Contexte
Contexte
L’amour à l’épreuve
Je m’appelle Sierra, j’ai 30 ans, et je suis mère au foyer. Deux merveilleux garçons, Cédric Junior et Maël, âgés de 10 et 7 ans, rythment mes journées. Mon mari, Cédric, 38 ans, est cadre dans une grande entreprise. Dès le début de notre mariage, il a insisté pour que je ne travaille pas, me convainquant que mon rôle le plus précieux était de veiller sur notre famille pendant qu’il subvenait à tous nos besoins. Et sur ce point, je n’ai jamais eu à me plaindre. Il a toujours été un bon père, un mari attentionné, jamais violent, toujours soucieux de mon bien-être.
Mais voilà, après la naissance de notre dernier fils, quelque chose a changé. Lentement, insidieusement. Des voyages d’affaires de plus en plus fréquents, des dîners avec des collègues auxquels je n’étais plus conviée, des regards fuyants, des conversations qui s’éteignaient avant même d’avoir commencé. Plus de compliments, plus de gestes tendres, plus de ces moments complices qui faisaient battre mon cœur autrefois. J’étais là, toujours là, mais transparente à ses yeux. Comme une amie, une colocataire… ou pire, une simple nounou.

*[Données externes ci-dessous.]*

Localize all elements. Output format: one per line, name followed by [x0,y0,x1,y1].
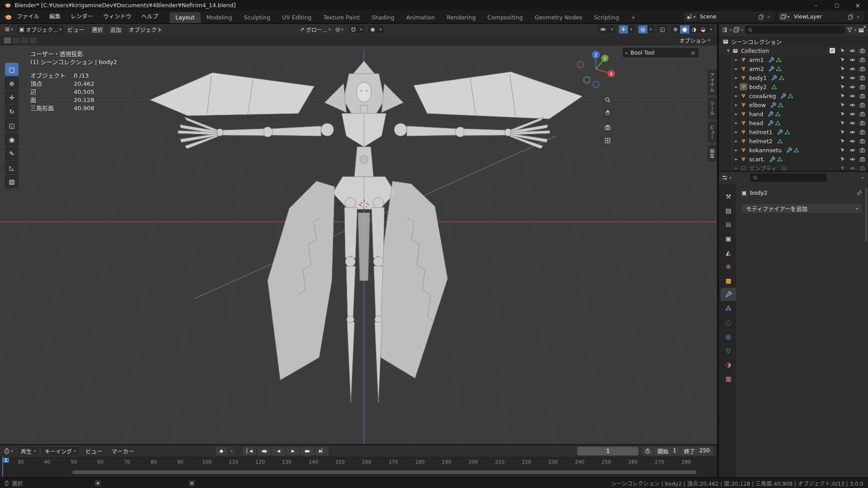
properties-tab[interactable]: ◎ [721,330,736,343]
render-toggle-icon[interactable] [859,120,865,126]
object-row[interactable]: ► helmet2 [719,136,868,145]
frame-end-field[interactable]: 終了 250 [680,447,713,455]
tool-button[interactable]: ◺ [5,161,19,174]
panel-expand-icon[interactable]: ▸ [626,51,628,55]
properties-tab[interactable]: ⊕ [721,260,736,273]
selectable-toggle-icon[interactable] [840,120,845,126]
hide-toggle-icon[interactable] [849,57,855,63]
mesh-data-icon[interactable] [775,111,781,117]
render-toggle-icon[interactable] [859,93,865,99]
modifier-icon[interactable] [769,66,774,72]
zoom-button[interactable] [602,94,613,105]
transform-orientation-dropdown[interactable]: ⇗ グロー... ▾ [297,25,333,34]
hide-toggle-icon[interactable] [849,111,855,117]
selectable-toggle-icon[interactable] [840,111,845,117]
shading-rendered-button[interactable]: ◒ [698,25,708,33]
render-toggle-icon[interactable] [859,102,865,108]
render-toggle-icon[interactable] [859,57,865,63]
hide-toggle-icon[interactable] [849,66,855,72]
modifier-icon[interactable] [770,102,776,108]
xray-toggle[interactable]: ◱ [658,25,667,33]
navigation-gizmo[interactable]: Z Y X [577,51,615,88]
workspace-tab[interactable]: Animation [401,12,441,23]
object-row[interactable]: ► scart. [719,155,868,164]
scene-browse-button[interactable]: ▾ [684,12,697,21]
proportional-dropdown[interactable]: ▾ [377,25,384,33]
selectable-toggle-icon[interactable] [840,129,845,135]
outliner-editor-icon[interactable] [722,27,728,33]
transport-button[interactable]: ◀◆ [257,447,271,455]
object-row[interactable]: ► head [719,118,868,127]
modifier-icon[interactable] [769,156,775,162]
menu-item[interactable]: レンダー [66,10,98,23]
gizmo-z-neg-axis[interactable] [593,81,599,88]
scene-collection-row[interactable]: シーンコレクション [719,37,868,46]
panel-menu-icon[interactable]: ≡ [691,50,695,56]
mesh-data-icon[interactable] [776,66,782,72]
hide-toggle-icon[interactable] [849,93,855,99]
viewport-menu-item[interactable]: 追加 [106,24,125,35]
object-row[interactable]: ► kokannsetu [719,145,868,155]
selectable-toggle-icon[interactable] [840,156,845,162]
hide-toggle-icon[interactable] [849,138,855,144]
hide-toggle-icon[interactable] [849,165,855,171]
modifier-icon[interactable] [769,57,774,63]
outliner-search-input[interactable] [755,27,842,33]
menu-item[interactable]: ウィンドウ [98,10,137,23]
properties-tab[interactable]: ■ [721,274,736,287]
workspace-tab[interactable]: Shading [366,12,401,23]
modifier-icon[interactable] [768,120,774,126]
modifier-icon[interactable] [786,147,792,153]
hide-toggle-icon[interactable] [849,102,855,108]
select-mode-intersect-button[interactable] [29,37,37,44]
properties-tab[interactable]: ◌ [721,316,736,329]
gizmo-x-neg-axis[interactable] [577,61,584,68]
bool-tool-panel[interactable]: ▸ Bool Tool ≡ [623,48,698,57]
auto-keying-dropdown[interactable]: ▾ [228,447,236,455]
modifier-icon[interactable] [771,75,777,81]
render-toggle-icon[interactable] [859,138,865,144]
render-toggle-icon[interactable] [859,66,865,72]
properties-tab[interactable] [721,288,736,301]
properties-tab[interactable]: ⚒ [721,190,736,203]
render-toggle-icon[interactable] [859,111,865,117]
close-button[interactable]: × [847,0,868,10]
timeline-track[interactable] [0,468,717,477]
frame-start-field[interactable]: 開始 1 [654,447,680,455]
object-row[interactable]: ► body1 [719,73,868,82]
viewport-menu-item[interactable]: ビュー [64,24,88,35]
timeline-menu-item[interactable]: キーイング▾ [41,446,81,456]
mesh-data-icon[interactable] [793,147,799,153]
gizmo-y-neg-axis[interactable] [584,77,590,83]
shading-material-button[interactable]: ◑ [689,25,698,33]
tool-button[interactable]: ✛ [5,91,19,104]
mesh-data-icon[interactable] [777,156,783,162]
sidebar-tab[interactable]: ツール [708,98,717,119]
properties-editor-icon[interactable] [722,174,728,181]
workspace-tab[interactable]: Sculpting [238,12,276,23]
overlays-toggle[interactable]: ◎ [638,25,647,33]
properties-tab[interactable]: ▣ [721,232,736,245]
tool-button[interactable]: ◉ [5,133,19,146]
workspace-tab[interactable]: Layout [170,12,201,23]
pivot-point-dropdown[interactable]: ◎ ▾ [333,25,345,33]
gizmo-dropdown[interactable]: ▾ [628,25,635,33]
minimize-button[interactable]: – [806,0,826,10]
tool-button[interactable]: ↻ [5,105,19,118]
mesh-data-icon[interactable] [776,57,782,63]
workspace-tab[interactable]: Compositing [481,12,528,23]
object-row[interactable]: ► arm1 [719,55,868,64]
transport-button[interactable]: ▏◀ [243,447,256,455]
new-viewlayer-icon[interactable] [848,14,854,20]
mesh-data-icon[interactable] [775,120,781,126]
sidebar-tab[interactable]: 編集 [708,145,717,162]
object-row[interactable]: ► エンプティ [719,164,868,173]
sidebar-tab[interactable]: アイテム [708,69,717,95]
sidebar-tab[interactable]: ビュー [708,122,717,143]
options-dropdown[interactable]: オプション ▾ [676,36,713,45]
properties-tab[interactable]: ▤ [721,204,736,217]
shading-wireframe-button[interactable]: ⊕ [671,25,680,33]
selectable-toggle-icon[interactable] [840,84,845,89]
tool-button[interactable]: ⊕ [5,77,19,90]
selectable-toggle-icon[interactable] [840,75,845,80]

Cela fait six ans que je me persuade que tout ira bien. Six ans que je me raccroche à l’idée qu’il est toujours là, qu’il rentre chaque soir à la maison. Mais ce soir, c’en est trop. À son retour d’un énième voyage, je décide enfin de le confronter. Le ton monte, nos voix éclatent dans la maison, réveillant nos enfants. Eux qui nous ont toujours vus unis, solides, découvrent une facette de leur parents qu’ils n’auraient jamais dû voir. Une dispute bruyante, intense… douloureuse.

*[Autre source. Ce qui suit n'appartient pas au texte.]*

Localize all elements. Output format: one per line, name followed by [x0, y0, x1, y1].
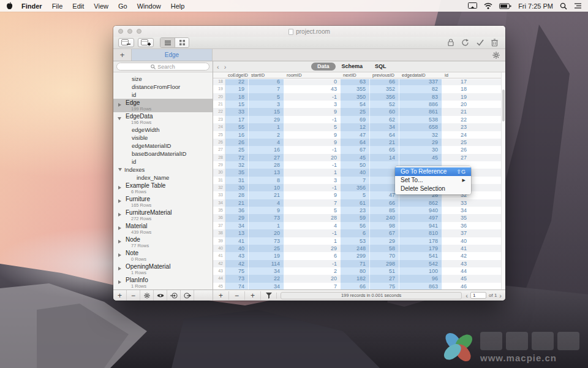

Après avoir rassuré nos fils, il s’éloigne, sans un mot, pour passer la nuit dans la chambre d’amis. Au matin, il quitte la maison sans même me jeter un regard. Et moi, rongée par la culpabilité, je décide de faire un geste. Peut-être que je suis responsable de cette distance ? Peut-être que j’ai baissé les bras trop vite ?
Alors, je me prépare soigneusement, comme autrefois, et je décide de lui apporter son déjeuner au bureau. Un geste simple, mais chargé d’espoir. Cela fait des années que je n’ai pas mis les pieds dans son entreprise, et ce n’est qu’en franchissant les portes que la réalité me frappe.
Les gardiens ne me reconnaissent pas. Pire encore, moi non plus, je ne reconnais plus cet endroit.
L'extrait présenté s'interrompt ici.